Pierce was not having a great series. He was held to 4 points in Game 1, and he averaged a mere 14 points a game in the three fruitless trips to Cleveland. The only reason you didn't hear all that much about this business was that everyone was focusing on Ray Allen's astonishing (ongoing) futility.
But Pierce took charge immediately yesterday, opening the day's scoring with a very difficult foul line jumper that, by any reasonable measure, was a force. But it went in, and so did the next one, and the next one (a second chance three). He had 9 of the first 14 Boston points as the Celtics moved to a 16-4 lead, a cushion they would exploit for the rest of the peculiar game in which the Cavaliers never led, were never even tied past 4-4, and yet were never out of.
This was an aggressive, but not reckless, Paul Pierce. You know how he goes into those wild spin-o-ramas, crashing into people in the vain hope of getting to the line? Nope, there was none of that yesterday. His six trips to the line (11 for 12) were the result of intelligent, confident, I'm-a-star-and-I-know-what-I'm-doing excursions to the hoop. And his shot selection? Just outstanding.

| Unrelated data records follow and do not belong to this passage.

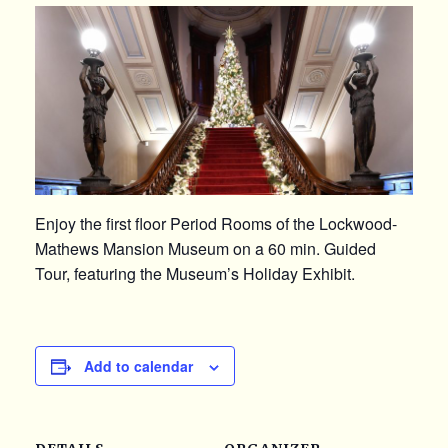
Enjoy the first floor Period Rooms of the Lockwood-
Mathews Mansion Museum on a 60 min. Guided
Tour, featuring the Museum’s Holiday Exhibit.
Add to calendar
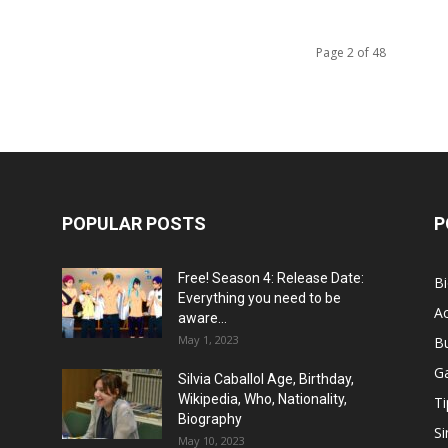
Page 2 of 48
POPULAR POSTS
P
Free! Season 4: Release Date:
B
Everything you need to be
Ac
aware...
May 1, 2023
B
G
Silvia Caballol Age, Birthday,
Wikipedia, Who, Nationality,
Ti
Biography
Si
May 10, 2023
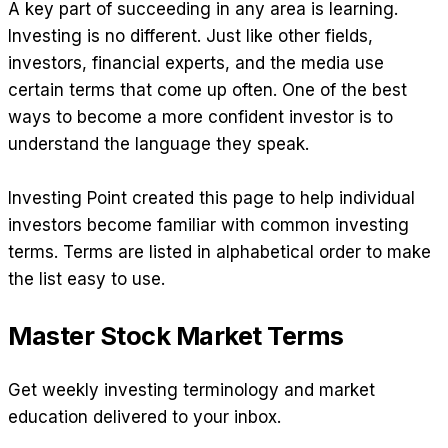
A key part of succeeding in any area is learning.
Investing is no different. Just like other fields,
investors, financial experts, and the media use
certain terms that come up often. One of the best
ways to become a more confident investor is to
understand the language they speak.
Investing Point created this page to help individual
investors become familiar with common investing
terms. Terms are listed in alphabetical order to make
the list easy to use.
Master Stock Market Terms
Get weekly investing terminology and market
education delivered to your inbox.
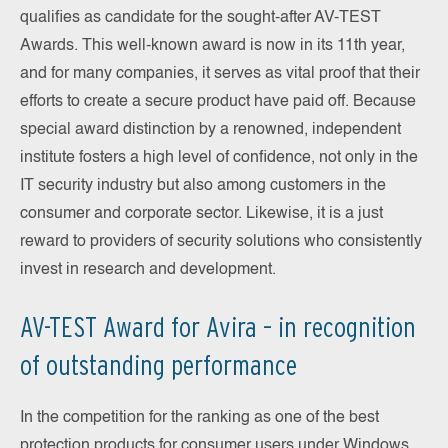
qualifies as candidate for the sought-after AV-TEST
Awards. This well-known award is now in its 11th year,
and for many companies, it serves as vital proof that their
efforts to create a secure product have paid off. Because
special award distinction by a renowned, independent
institute fosters a high level of confidence, not only in the
IT security industry but also among customers in the
consumer and corporate sector. Likewise, it is a just
reward to providers of security solutions who consistently
invest in research and development.
AV-TEST Award for Avira – in recognition
of outstanding performance
In the competition for the ranking as one of the best
protection products for consumer users under Windows,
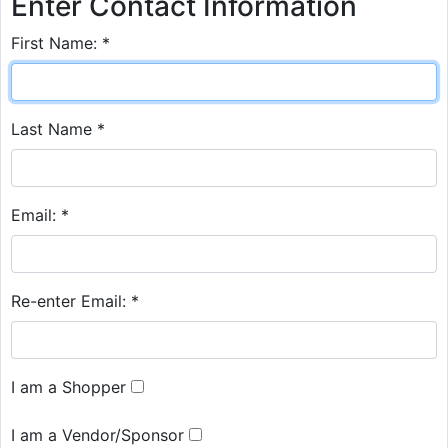
Enter Contact Information
First Name: *
Last Name *
Email: *
Re-enter Email: *
I am a Shopper
I am a Vendor/Sponsor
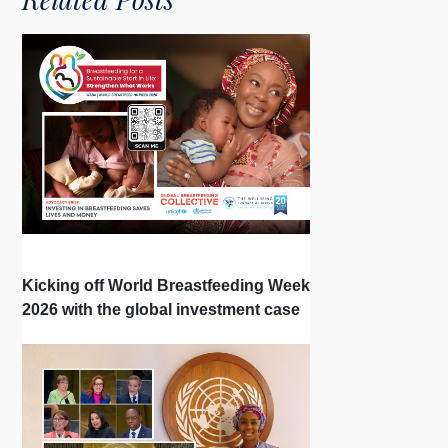
Kicking off World Breastfeeding Week
2026 with the global investment case
‘Investing in Breastfeeding Saves
Lives and Money’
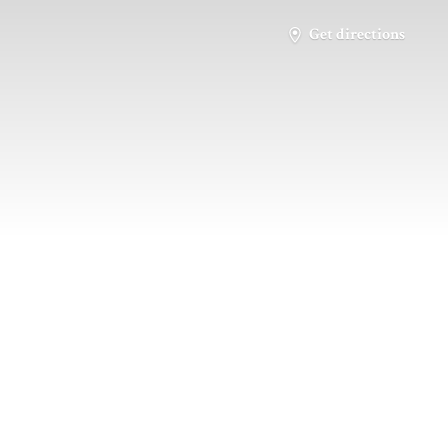
Get directions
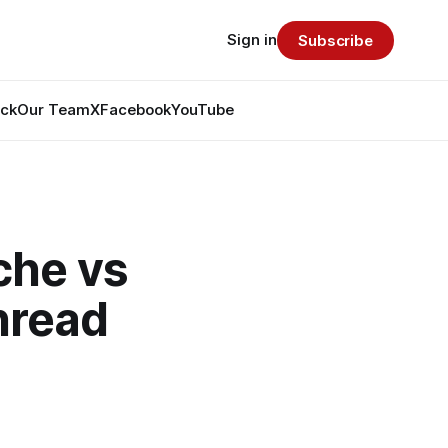
Sign in
Subscribe
ack
Our Team
X
Facebook
YouTube
che vs
hread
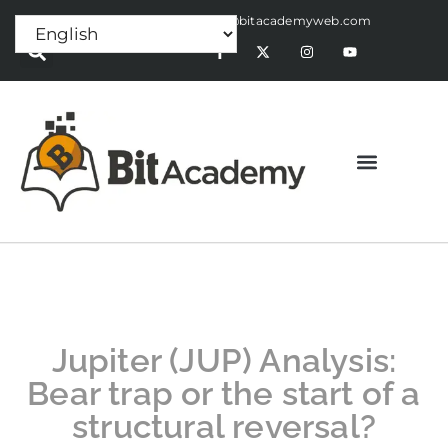
Press Release:
alex@bitacademyweb.com
Jupiter (JUP) Analysis:
Bear trap or the start of a
structural reversal?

He had 26 by halftime, and that represented more than half of the Boston points as the Celtics moved to a 50-40 lead by intermission. He had 35 after three quarters, and, after sinking two professional jumpers in the first six minutes of the fourth, he concluded his afternoon and early evening's work with a pair of free throws with 7.9 seconds left (the first an up-and-in job he said must have been guided in by the "Ghost of Red") that closed the deal.